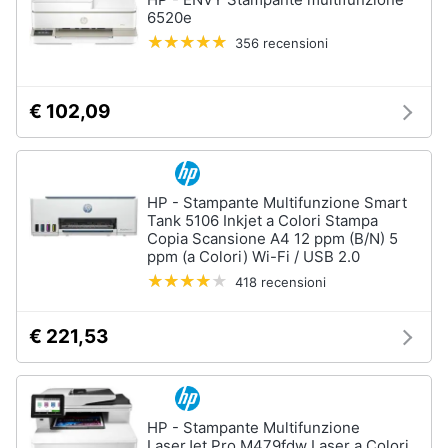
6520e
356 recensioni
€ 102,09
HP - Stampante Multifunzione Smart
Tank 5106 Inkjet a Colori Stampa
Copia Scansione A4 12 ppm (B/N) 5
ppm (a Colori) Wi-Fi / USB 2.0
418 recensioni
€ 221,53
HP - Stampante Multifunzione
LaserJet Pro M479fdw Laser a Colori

--------------------------------

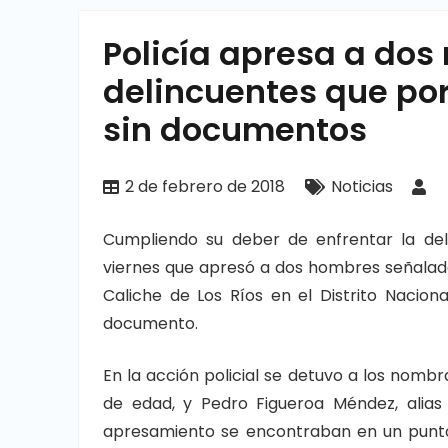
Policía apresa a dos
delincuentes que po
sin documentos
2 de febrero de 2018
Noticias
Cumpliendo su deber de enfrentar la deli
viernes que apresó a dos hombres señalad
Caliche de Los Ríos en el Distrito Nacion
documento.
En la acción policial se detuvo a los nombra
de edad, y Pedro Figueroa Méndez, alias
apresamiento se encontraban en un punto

--------------------------------

| DIRECTIONS FOR THIS TASK |
Copy out, from the listing above, every line that contains the string "Colori".

| EXERCISE RESPONSE |
Tank 5106 Inkjet a Colori Stampa
ppm (a Colori) Wi-Fi / USB 2.0
LaserJet Pro M479fdw Laser a Colori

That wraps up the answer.